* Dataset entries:
'''

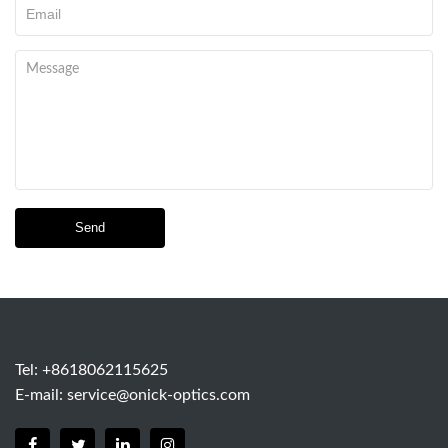
Send
Tel: +8618062115625
E-mail:
service@onick-optics.com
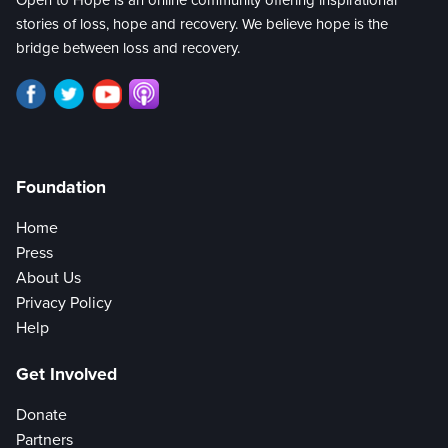
Open to Hope is an online community offering inspirational
stories of loss, hope and recovery. We believe hope is the
bridge between loss and recovery.
Foundation
Home
Press
About Us
Privacy Policy
Help
Get Involved
Donate
Partners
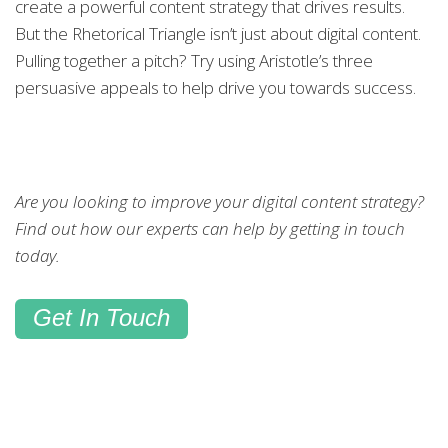
create a powerful content strategy that drives results.
But the Rhetorical Triangle isn’t just about digital content.
Pulling together a pitch? Try using Aristotle’s three
persuasive appeals to help drive you towards success.
Are you looking to improve your digital content strategy?
Find out how our experts can help by getting in touch
today.
Get In Touch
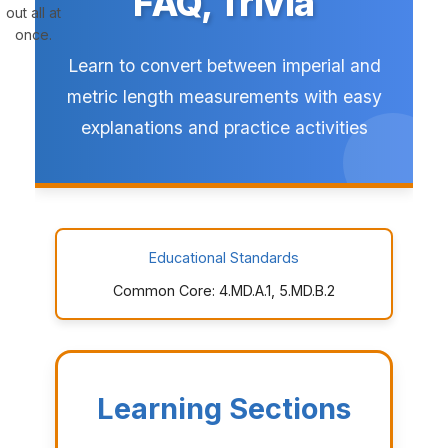
FAQ, Trivia
out all at
once.
Learn to convert between imperial and
metric length measurements with easy
explanations and practice activities
Educational Standards
Common Core: 4.MD.A.1, 5.MD.B.2
Learning Sections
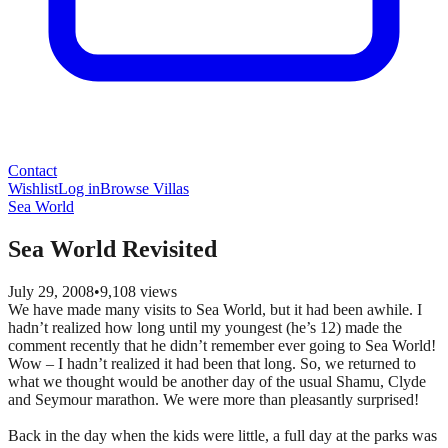
Contact
Wishlist
Log in
Browse Villas
Sea World
Sea World Revisited
July 29, 2008
•
9,108
views
We have made many visits to Sea World, but it had been awhile. I
hadn’t realized how long until my youngest (he’s 12) made the
comment recently that he didn’t remember ever going to Sea World!
Wow – I hadn’t realized it had been that long. So, we returned to
what we thought would be another day of the usual Shamu, Clyde
and Seymour marathon. We were more than pleasantly surprised!
Back in the day when the kids were little, a full day at the parks was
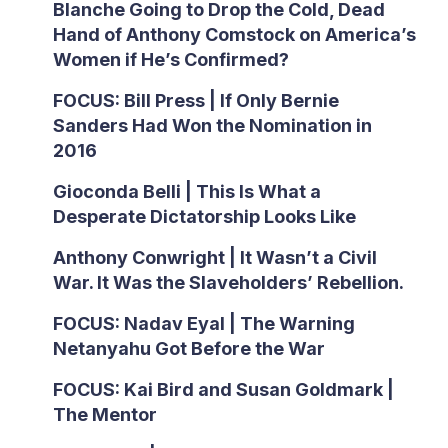
Blanche Going to Drop the Cold, Dead
Hand of Anthony Comstock on America’s
Women if He’s Confirmed?
FOCUS: Bill Press | If Only Bernie
Sanders Had Won the Nomination in
2016
Gioconda Belli | This Is What a
Desperate Dictatorship Looks Like
Anthony Conwright | It Wasn’t a Civil
War. It Was the Slaveholders’ Rebellion.
FOCUS: Nadav Eyal | The Warning
Netanyahu Got Before the War
FOCUS: Kai Bird and Susan Goldmark |
The Mentor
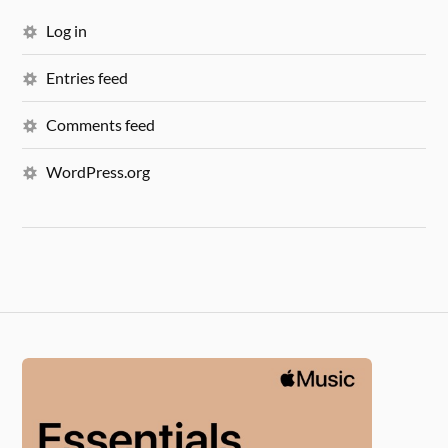
Log in
Entries feed
Comments feed
WordPress.org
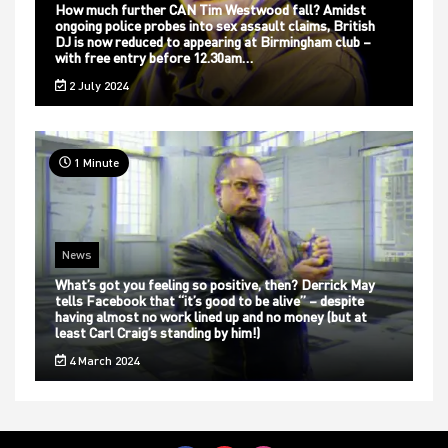
How much further CAN Tim Westwood fall? Amidst
ongoing police probes into sex assault claims, British
DJ is now reduced to appearing at Birmingham club –
with free entry before 12.30am…
2 July 2024
1 Minute
News
What’s got you feeling so positive, then? Derrick May
tells Facebook that “it’s good to be alive” – despite
having almost no work lined up and no money (but at
least Carl Craig’s standing by him!)
4 March 2024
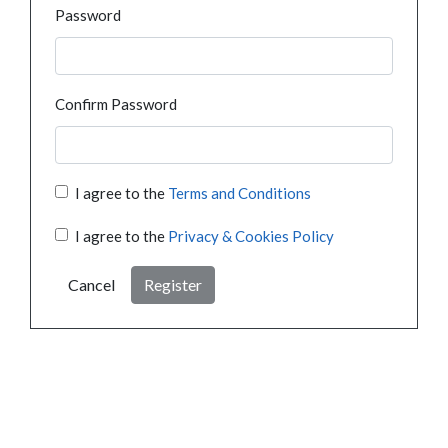
Password
Confirm Password
I agree to the
Terms and Conditions
I agree to the
Privacy & Cookies Policy
Cancel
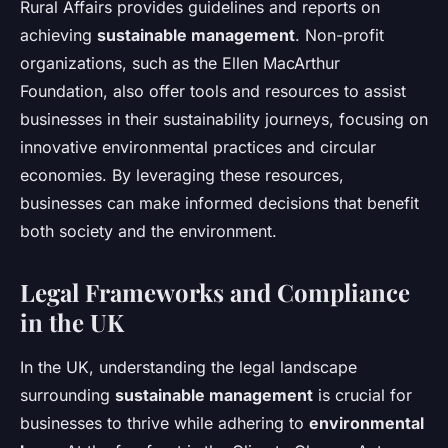
Rural Affairs provides guidelines and reports on
achieving
sustainable management
. Non-profit
organizations, such as the Ellen MacArthur
Foundation, also offer tools and resources to assist
businesses in their sustainability journeys, focusing on
innovative environmental practices and circular
economies. By leveraging these resources,
businesses can make informed decisions that benefit
both society and the environment.
Legal Frameworks and Compliance
in the UK
In the UK, understanding the legal landscape
surrounding
sustainable management
is crucial for
businesses to thrive while adhering to
environmental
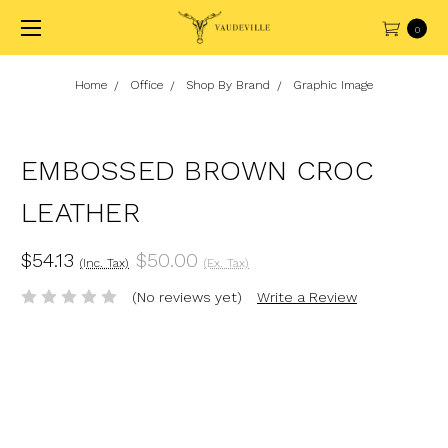
0
Home
Office
Shop By Brand
Graphic Image
EMBOSSED BROWN CROC
LEATHER
$54.13
$50.00
(Inc. Tax)
(Ex. Tax)
(No reviews yet)
Write a Review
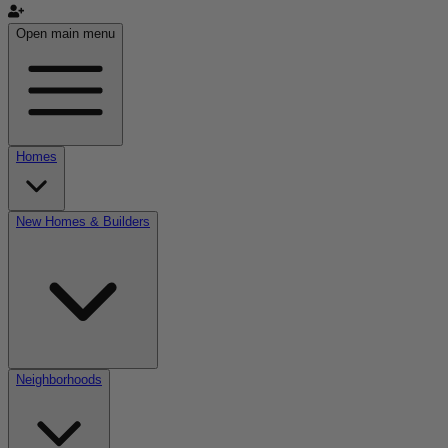
Open main menu
Homes
New Homes & Builders
Neighborhoods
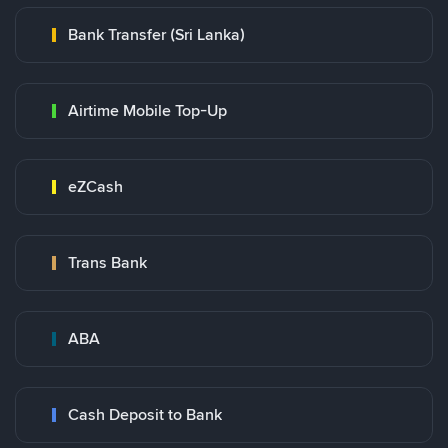
Bank Transfer (Sri Lanka)
Airtime Mobile Top-Up
eZCash
Trans Bank
ABA
Cash Deposit to Bank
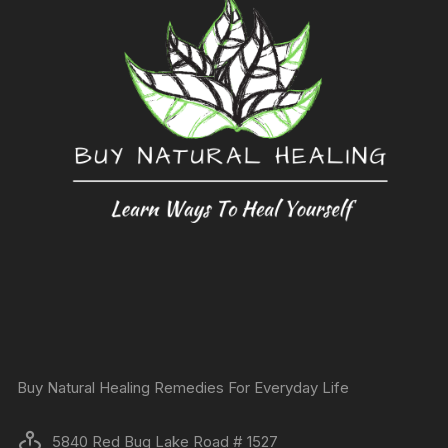
Buy Natural Healing Remedies For Everyday Life
5840 Red Bug Lake Road # 1527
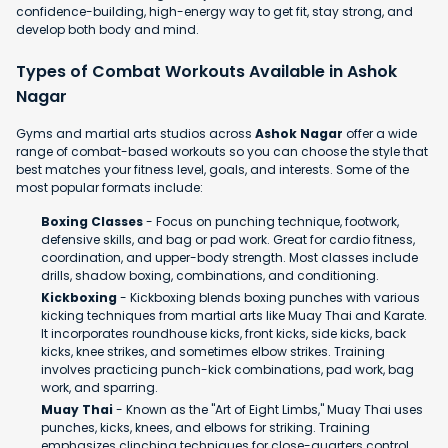
confidence-building, high-energy way to get fit, stay strong, and
develop both body and mind.
Types of Combat Workouts Available in Ashok
Nagar
Gyms and martial arts studios across
Ashok Nagar
offer a wide
range of combat-based workouts so you can choose the style that
best matches your fitness level, goals, and interests. Some of the
most popular formats include:
Boxing Classes
- Focus on punching technique, footwork,
defensive skills, and bag or pad work. Great for cardio fitness,
coordination, and upper-body strength. Most classes include
drills, shadow boxing, combinations, and conditioning.
Kickboxing
- Kickboxing blends boxing punches with various
kicking techniques from martial arts like Muay Thai and Karate.
It incorporates roundhouse kicks, front kicks, side kicks, back
kicks, knee strikes, and sometimes elbow strikes. Training
involves practicing punch-kick combinations, pad work, bag
work, and sparring.
Muay Thai
- Known as the "Art of Eight Limbs," Muay Thai uses
punches, kicks, knees, and elbows for striking. Training
emphasizes clinching techniques for close-quarters control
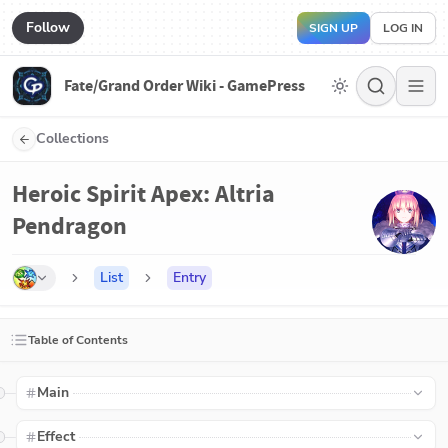
Follow
SIGN UP
LOG IN
Fate/Grand Order Wiki - GamePress
Collections
Heroic Spirit Apex: Altria
Pendragon
List
Entry
Table of Contents
Main
Effect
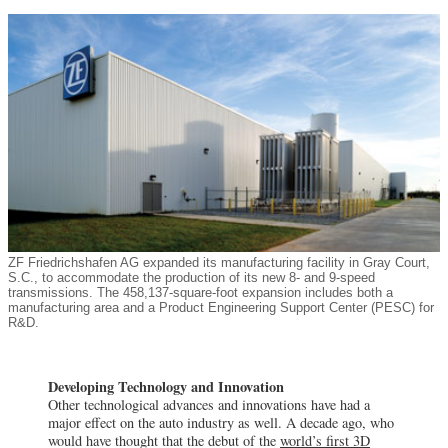
ZF Friedrichshafen AG expanded its manufacturing facility in Gray Court,
S.C., to accommodate the production of its new 8- and 9-speed
transmissions. The 458,137-square-foot expansion includes both a
manufacturing area and a Product Engineering Support Center (PESC) for
R&D.
Developing Technology and Innovation
Other technological advances and innovations have had a
major effect on the auto industry as well. A decade ago, who
would have thought that the debut of the
world’s first 3D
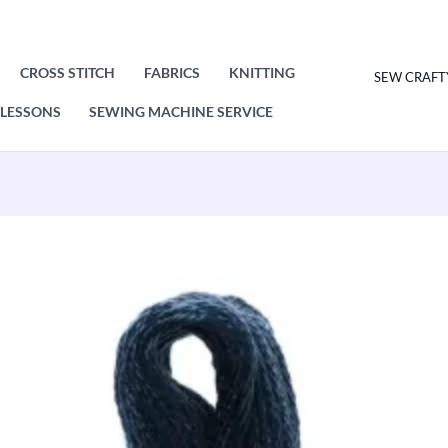
CROSS STITCH
FABRICS
KNITTING
SEW CRAFT
LESSONS
SEWING MACHINE SERVICE
DMC
Mouliné
Special
Cotton
Thread
3750
Very
Dark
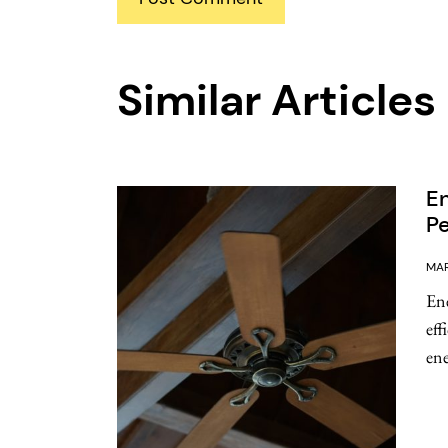
Similar Articles
En
Pe
MAR
Ene
eff
ene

'''

* WORK TO BE COMPLETED:
When you repeat the lines above, keep them exact and leave out each image they contain.

* SOLUTION:
Send
Tel: +8618062115625
E-mail:
service@onick-optics.com
Open to Hope is an online community offering inspirational
stories of loss, hope and recovery. We believe hope is the
bridge between loss and recovery.
Foundation
Home
Press
About Us
Privacy Policy
Help
Get Involved
Donate
Partners
create a powerful content strategy that drives results.
But the Rhetorical Triangle isn’t just about digital content.
Pulling together a pitch? Try using Aristotle’s three
persuasive appeals to help drive you towards success.
Are you looking to improve your digital content strategy?
Find out how our experts can help by getting in touch
today.
Get In Touch
FAQ, Trivia
out all at
once.
Learn to convert between imperial and
metric length measurements with easy
explanations and practice activities
Educational Standards
Common Core: 4.MD.A.1, 5.MD.B.2
Learning Sections
Contact
Wishlist
Log in
Browse Villas
Sea World
Sea World Revisited
July 29, 2008
•
9,108
views
We have made many visits to Sea World, but it had been awhile. I
hadn’t realized how long until my youngest (he’s 12) made the
comment recently that he didn’t remember ever going to Sea World!
Wow – I hadn’t realized it had been that long. So, we returned to
what we thought would be another day of the usual Shamu, Clyde
and Seymour marathon. We were more than pleasantly surprised!
Back in the day when the kids were little, a full day at the parks was
Blanche Going to Drop the Cold, Dead
Hand of Anthony Comstock on America’s
Women if He’s Confirmed?
FOCUS: Bill Press | If Only Bernie
Sanders Had Won the Nomination in
2016
Gioconda Belli | This Is What a
Desperate Dictatorship Looks Like
Anthony Conwright | It Wasn’t a Civil
War. It Was the Slaveholders’ Rebellion.
FOCUS: Nadav Eyal | The Warning
Netanyahu Got Before the War
FOCUS: Kai Bird and Susan Goldmark |
The Mentor
Log in
Entries feed
Comments feed
WordPress.org
How much further CAN Tim Westwood fall? Amidst
ongoing police probes into sex assault claims, British
DJ is now reduced to appearing at Birmingham club –
with free entry before 12.30am…
2 July 2024
1 Minute
News
What’s got you feeling so positive, then? Derrick May
tells Facebook that “it’s good to be alive” – despite
having almost no work lined up and no money (but at
least Carl Craig’s standing by him!)
4 March 2024
Password
Confirm Password
I agree to the
Terms and Conditions
I agree to the
Privacy & Cookies Policy
Cancel
Rural Affairs provides guidelines and reports on
achieving
sustainable management
. Non-profit
organizations, such as the Ellen MacArthur
Foundation, also offer tools and resources to assist
businesses in their sustainability journeys, focusing on
innovative environmental practices and circular
economies. By leveraging these resources,
businesses can make informed decisions that benefit
both society and the environment.
Legal Frameworks and Compliance
in the UK
In the UK, understanding the legal landscape
surrounding
sustainable management
is crucial for
businesses to thrive while adhering to
environmental
0
Home
Office
Shop By Brand
Graphic Image
EMBOSSED BROWN CROC
LEATHER
$54.13
$50.00
(Inc. Tax)
(Ex. Tax)
(No reviews yet)
Write a Review
Open main menu
Homes
New Homes & Builders
Neighborhoods
Bank Transfer (Sri Lanka)
Airtime Mobile Top-Up
eZCash
Trans Bank
ABA
Cash Deposit to Bank
Buy Natural Healing Remedies For Everyday Life
5840 Red Bug Lake Road # 1527
confidence-building, high-energy way to get fit, stay strong, and
develop both body and mind.
Types of Combat Workouts Available in Ashok
Nagar
Gyms and martial arts studios across
Ashok Nagar
offer a wide
range of combat-based workouts so you can choose the style that
best matches your fitness level, goals, and interests. Some of the
most popular formats include:
Boxing Classes
- Focus on punching technique, footwork,
defensive skills, and bag or pad work. Great for cardio fitness,
coordination, and upper-body strength. Most classes include
drills, shadow boxing, combinations, and conditioning.
Kickboxing
- Kickboxing blends boxing punches with various
kicking techniques from martial arts like Muay Thai and Karate.
It incorporates roundhouse kicks, front kicks, side kicks, back
kicks, knee strikes, and sometimes elbow strikes. Training
involves practicing punch-kick combinations, pad work, bag
work, and sparring.
Muay Thai
- Known as the "Art of Eight Limbs," Muay Thai uses
punches, kicks, knees, and elbows for striking. Training
emphasizes clinching techniques for close-quarters control
Follow
SIGN UP
LOG IN
Fate/Grand Order Wiki - GamePress
Collections
Heroic Spirit Apex: Altria
Pendragon
List
Entry
Table of Contents
Main
Effect
ZF Friedrichshafen AG expanded its manufacturing facility in Gray Court,
S.C., to accommodate the production of its new 8- and 9-speed
transmissions. The 458,137-square-foot expansion includes both a
manufacturing area and a Product Engineering Support Center (PESC) for
R&D.
Developing Technology and Innovation
Other technological advances and innovations have had a
major effect on the auto industry as well. A decade ago, who
would have thought that the debut of the
world’s first 3D
CROSS STITCH
FABRICS
KNITTING
SEW CRAFT
LESSONS
SEWING MACHINE SERVICE
DMC
Mouliné
Special
Cotton
Thread
3750
Very
Dark
Similar Articles
En
Pe
MAR
Ene
eff
ene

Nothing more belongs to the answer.